Instructions to follow: I'd like an exact copy of every line from the start of the entries below through the line containing "The Latest News in R&B", please.

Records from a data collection
******
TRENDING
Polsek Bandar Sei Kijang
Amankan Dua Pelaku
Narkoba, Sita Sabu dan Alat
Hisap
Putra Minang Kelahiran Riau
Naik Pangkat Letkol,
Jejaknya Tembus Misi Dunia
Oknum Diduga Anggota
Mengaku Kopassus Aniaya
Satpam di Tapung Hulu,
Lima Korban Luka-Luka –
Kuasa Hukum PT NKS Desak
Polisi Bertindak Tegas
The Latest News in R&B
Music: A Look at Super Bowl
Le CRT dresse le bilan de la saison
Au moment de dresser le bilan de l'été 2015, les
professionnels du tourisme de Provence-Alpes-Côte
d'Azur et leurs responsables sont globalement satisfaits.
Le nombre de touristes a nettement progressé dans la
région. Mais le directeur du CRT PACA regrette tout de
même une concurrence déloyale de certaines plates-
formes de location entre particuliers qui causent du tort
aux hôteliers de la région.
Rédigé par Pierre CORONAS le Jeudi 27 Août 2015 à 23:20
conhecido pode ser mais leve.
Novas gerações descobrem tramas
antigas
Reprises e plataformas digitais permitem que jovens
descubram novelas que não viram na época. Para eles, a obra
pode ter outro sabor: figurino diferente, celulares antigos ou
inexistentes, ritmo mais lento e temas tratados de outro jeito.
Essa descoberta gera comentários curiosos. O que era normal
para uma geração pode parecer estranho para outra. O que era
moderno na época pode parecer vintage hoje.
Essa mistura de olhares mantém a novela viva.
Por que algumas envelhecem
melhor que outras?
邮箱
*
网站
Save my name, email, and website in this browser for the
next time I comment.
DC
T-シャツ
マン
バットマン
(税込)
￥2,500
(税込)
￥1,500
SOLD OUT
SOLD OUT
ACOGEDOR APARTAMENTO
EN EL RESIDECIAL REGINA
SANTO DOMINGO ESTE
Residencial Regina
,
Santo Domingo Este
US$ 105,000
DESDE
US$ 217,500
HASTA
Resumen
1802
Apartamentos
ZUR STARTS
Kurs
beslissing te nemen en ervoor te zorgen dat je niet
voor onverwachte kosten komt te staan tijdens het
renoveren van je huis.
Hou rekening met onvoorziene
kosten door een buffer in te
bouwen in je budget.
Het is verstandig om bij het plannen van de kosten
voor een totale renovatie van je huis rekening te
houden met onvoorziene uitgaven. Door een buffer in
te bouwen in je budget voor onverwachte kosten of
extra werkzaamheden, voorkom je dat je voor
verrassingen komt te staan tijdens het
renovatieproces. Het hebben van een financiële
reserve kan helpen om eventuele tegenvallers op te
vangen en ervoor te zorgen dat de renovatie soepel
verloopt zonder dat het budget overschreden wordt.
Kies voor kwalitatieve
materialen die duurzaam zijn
******
Solution for this problem:
TRENDING
Polsek Bandar Sei Kijang
Amankan Dua Pelaku
Narkoba, Sita Sabu dan Alat
Hisap
Putra Minang Kelahiran Riau
Naik Pangkat Letkol,
Jejaknya Tembus Misi Dunia
Oknum Diduga Anggota
Mengaku Kopassus Aniaya
Satpam di Tapung Hulu,
Lima Korban Luka-Luka –
Kuasa Hukum PT NKS Desak
Polisi Bertindak Tegas
The Latest News in R&B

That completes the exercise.